What does being South Asian mean to you?

As a South Asian, it is important to me that I can bring my authentic self to work and into the community I live in without concern. I believe the Trust are fantastic for this, particularly at celebrating everyone’s individual cultures with awareness days and also ensuring representation is clear across teams. Understanding different perspectives comes quite natural to me due to my upbringing in a multi-generational household and diverse community. As a South Asian, my key learning is that cultures and people are different but they are not better or worse to each other. We make this world rich and beautiful by embracing diversity.

How does your South Asian background shape the work you do for the NHS?

In South Asia, there is a huge gap when it comes to quality healthcare between haves and have nots. If you are rich you will receive the highest quality of care from the private sector hospitals in Pakistan and if you don't have money you won’t be able to afford to receive much help. There are nice people and good doctors out there who do whatever they can, but that's not an answer to people receiving the right care at the right time, particularly for people who can't afford to spend on health.

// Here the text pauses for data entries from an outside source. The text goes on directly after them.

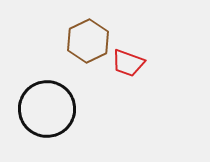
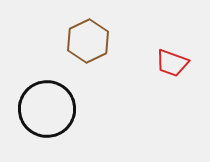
red trapezoid: moved 44 px right
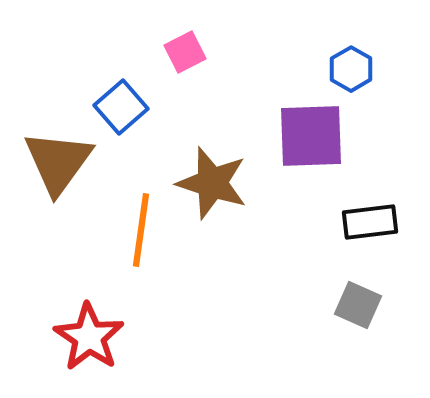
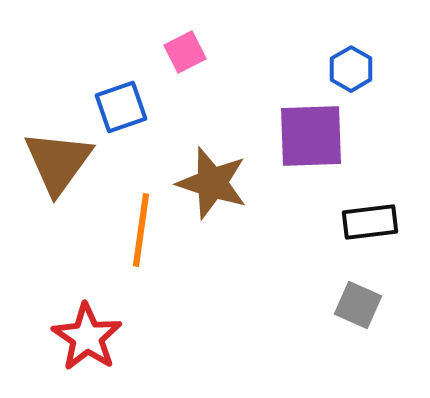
blue square: rotated 22 degrees clockwise
red star: moved 2 px left
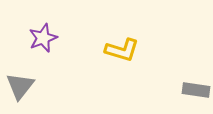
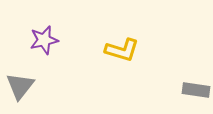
purple star: moved 1 px right, 2 px down; rotated 8 degrees clockwise
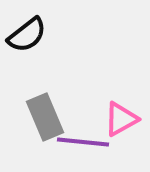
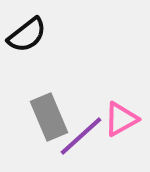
gray rectangle: moved 4 px right
purple line: moved 2 px left, 6 px up; rotated 48 degrees counterclockwise
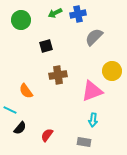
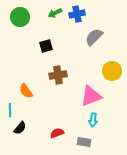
blue cross: moved 1 px left
green circle: moved 1 px left, 3 px up
pink triangle: moved 1 px left, 5 px down
cyan line: rotated 64 degrees clockwise
red semicircle: moved 10 px right, 2 px up; rotated 32 degrees clockwise
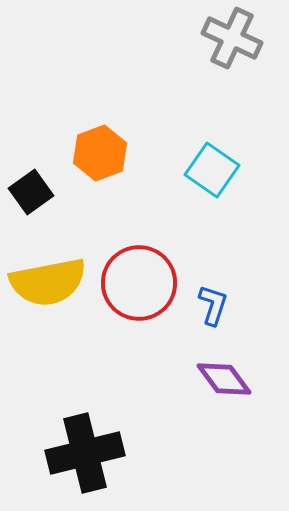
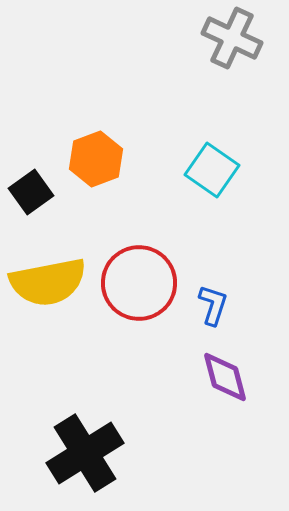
orange hexagon: moved 4 px left, 6 px down
purple diamond: moved 1 px right, 2 px up; rotated 22 degrees clockwise
black cross: rotated 18 degrees counterclockwise
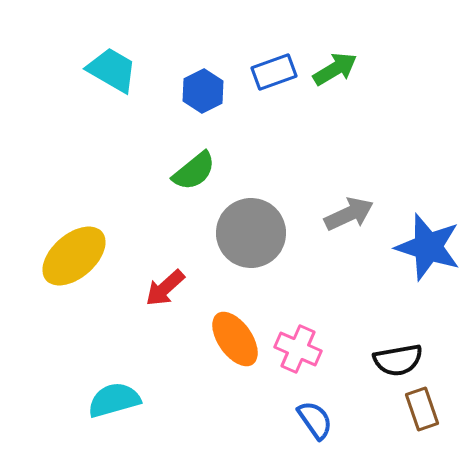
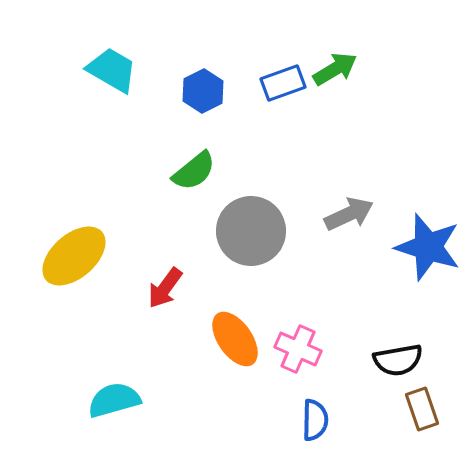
blue rectangle: moved 9 px right, 11 px down
gray circle: moved 2 px up
red arrow: rotated 12 degrees counterclockwise
blue semicircle: rotated 36 degrees clockwise
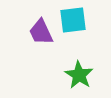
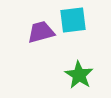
purple trapezoid: rotated 100 degrees clockwise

Knowing what it means when we don't have a free healthcare system for the whole population has made me view healthcare differently. I have been completely invested in the NHS healthcare model. I am emotionally attached to the NHS provides and like this model to be replicated across south Asia.

This year’s theme is ‘free to be me’; what does that mean to you and is there something that you are proud of in terms of your heritage and working for the Trust? Are you working on anything exciting currently in your job?

The NHS is fantastic for being an inclusive organisation, particularly here at Derbyshire Healthcare. The ethos of the NHS is that you are allowed to be authentic self and contribute to the same shared goals and shared purpose. Individual differences in cultural heritage does not make someone less valuable, if anything it makes them more unique.

I am proud to see clear representation with our executive and non-executive directors at this Trust – it makes people like me feel accepted, understood and valued.

I am also involved in health inequality and general equality, diversity and inclusion work which aims to promote inclusion across the organisation. This is something I feel strongly about.